ВОПРОСЫ И ЗАДАНИЯ К ПРОЧИТАННОМУ

1. Почему Н. Н. начал объяснение с Асей с официального обращения, до этой минуты непринятого в их общении?

2. Какие детали поведения героини в первые минуты свидания передают крайнее напряжение её душевных сил? Чем вызвано такое состояние девушки?

3. В какой момент разговора герой отступился от своей любви? Чем были продиктованы его обвинения в адрес Аси? Почему он не исправил эту ошибку?

4. Что заставило героиню обратиться в бегство?

5. Кто во время свидания вёл себя более достойно - Ася или Н. Н.? Аргументируйте свою точку зрения.

6. Из-за чего Н. Н. потерял Асю?

7. Работа в парах. Прочитайте описания Рейна на с. 194 (конец главы II) и с. 199 (глава Х). Можно ли считать Рейн «действующим лицом» повести?

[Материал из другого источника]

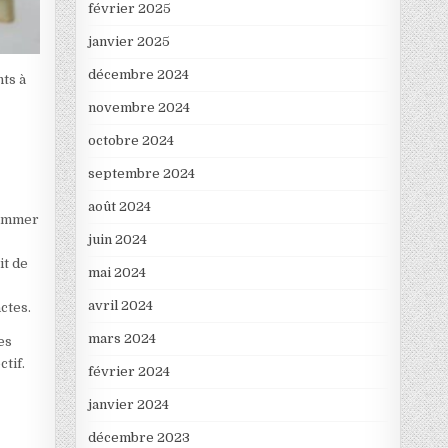
février 2025
janvier 2025
décembre 2024
nts à
novembre 2024
octobre 2024
septembre 2024
août 2024
nsommer
juin 2024
it de
mai 2024
avril 2024
ctes.
mars 2024
es
tif.
février 2024
janvier 2024
décembre 2023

8. Чтобы встретиться с Асей, Н. Н. должен каждый раз пересечь Рейн. Как вы считаете, Рейн соединяет героя и героиню или оказывается

преградой между ними?

9. Что вы можете назвать в повести «вечным», а что - «злободневным»?

10. Как с помощью деталей автор создаёт образ Аси и Н. Н.?

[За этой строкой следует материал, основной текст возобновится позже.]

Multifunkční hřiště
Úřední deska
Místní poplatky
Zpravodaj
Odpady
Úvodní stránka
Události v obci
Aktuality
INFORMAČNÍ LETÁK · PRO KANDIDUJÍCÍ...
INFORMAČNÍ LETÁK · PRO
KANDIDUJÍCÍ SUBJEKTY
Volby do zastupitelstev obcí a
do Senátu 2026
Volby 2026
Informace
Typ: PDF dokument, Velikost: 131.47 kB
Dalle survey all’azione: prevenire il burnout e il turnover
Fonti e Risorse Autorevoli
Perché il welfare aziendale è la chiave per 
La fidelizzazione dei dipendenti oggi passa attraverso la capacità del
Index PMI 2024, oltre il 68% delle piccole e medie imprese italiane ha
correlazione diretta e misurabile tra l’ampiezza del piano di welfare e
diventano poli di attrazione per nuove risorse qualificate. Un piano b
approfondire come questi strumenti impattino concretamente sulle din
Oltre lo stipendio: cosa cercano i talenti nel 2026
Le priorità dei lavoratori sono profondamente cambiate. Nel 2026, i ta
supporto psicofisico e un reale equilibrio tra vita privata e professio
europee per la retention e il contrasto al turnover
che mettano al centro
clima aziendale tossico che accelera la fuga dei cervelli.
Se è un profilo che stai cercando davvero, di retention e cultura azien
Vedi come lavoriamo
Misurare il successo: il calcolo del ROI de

11. Творческая работа. Прочитайте материал в рубрике «Комментарий литературоведа» (с. 199), подготовьтесь к устному ответу «Я считаю (не считаю) Асю «тургеневской девушкой», потому что...». Сформулируйте свои аргументы «за» («против»), подберите цитаты и запишите их в тетради. При ответе пользуйтесь своими записями.